[Stored items]
"""
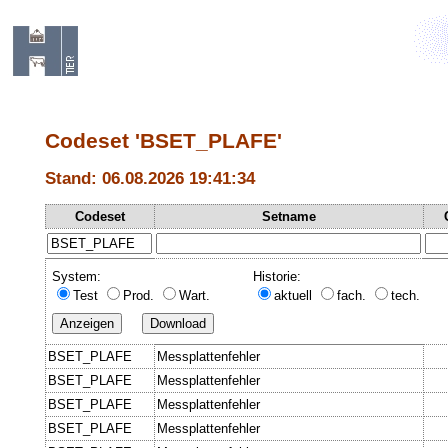
Codeset 'BSET_PLAFE'
Stand: 06.08.2026 19:41:34
Codeset
Setname
System:
Historie:
Test
Prod.
Wart.
aktuell
fach.
tech.
BSET_PLAFE
Messplattenfehler
BSET_PLAFE
Messplattenfehler
BSET_PLAFE
Messplattenfehler
BSET_PLAFE
Messplattenfehler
"""
» EXERCISE DESCRIPTION:
Print only these lines, exactly: the one containing "Stand: 06.08.2026 19:41:34" and all after it to the end of the entries.

» SOLUTION TO THIS TASK:
Stand: 06.08.2026 19:41:34
Codeset
Setname
System:
Historie:
Test
Prod.
Wart.
aktuell
fach.
tech.
BSET_PLAFE
Messplattenfehler
BSET_PLAFE
Messplattenfehler
BSET_PLAFE
Messplattenfehler
BSET_PLAFE
Messplattenfehler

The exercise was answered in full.